(Beginning of Supplied records)
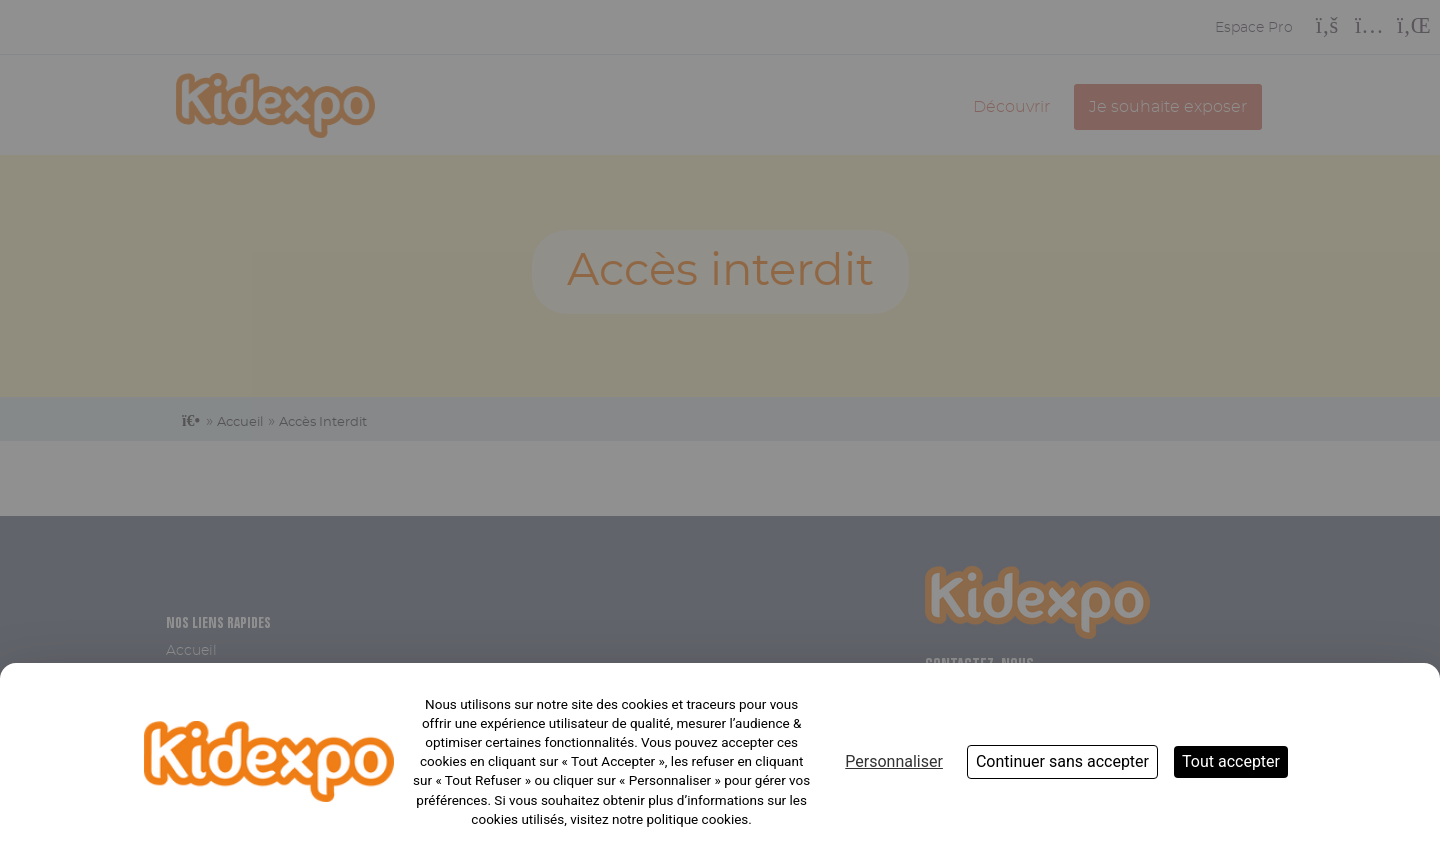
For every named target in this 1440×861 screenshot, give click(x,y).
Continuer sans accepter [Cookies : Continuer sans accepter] (1062, 761)
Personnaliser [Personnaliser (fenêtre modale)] (894, 761)
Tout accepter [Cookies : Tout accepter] (1231, 761)
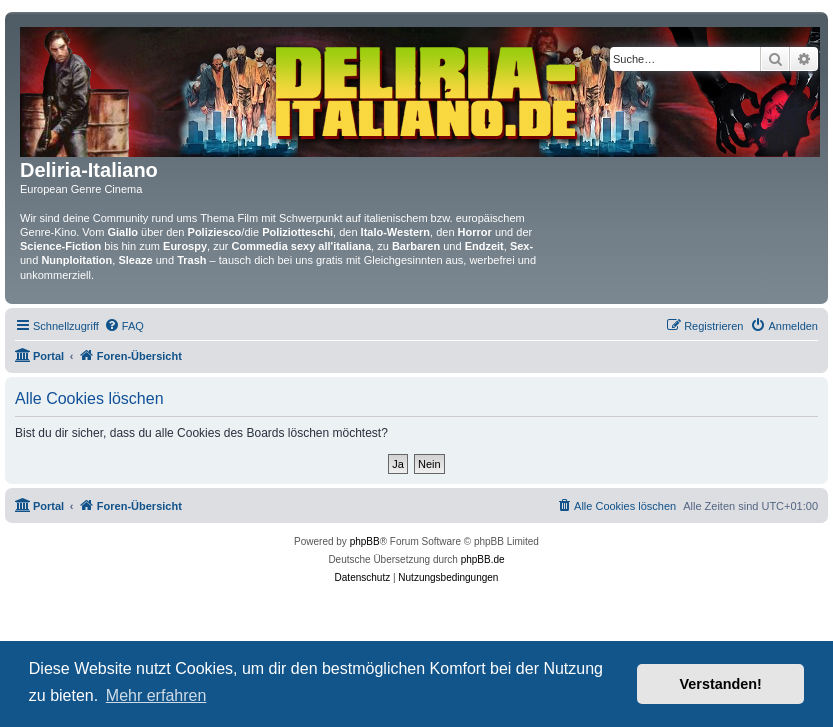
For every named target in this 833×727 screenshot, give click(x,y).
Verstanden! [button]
(End of Supplied records)
Aim of the exercise |
With images excluded, write the records above out again exactly.

Output of the exercise |
For every named target in this 1440×861 screenshot, give click(x,y).
Continuer sans accepter [Cookies : Continuer sans accepter] (1062, 761)
Personnaliser [Personnaliser (fenêtre modale)] (894, 761)
Tout accepter [Cookies : Tout accepter] (1231, 761)
For every named target in this 833×727 screenshot, give click(x,y).
Verstanden! [button]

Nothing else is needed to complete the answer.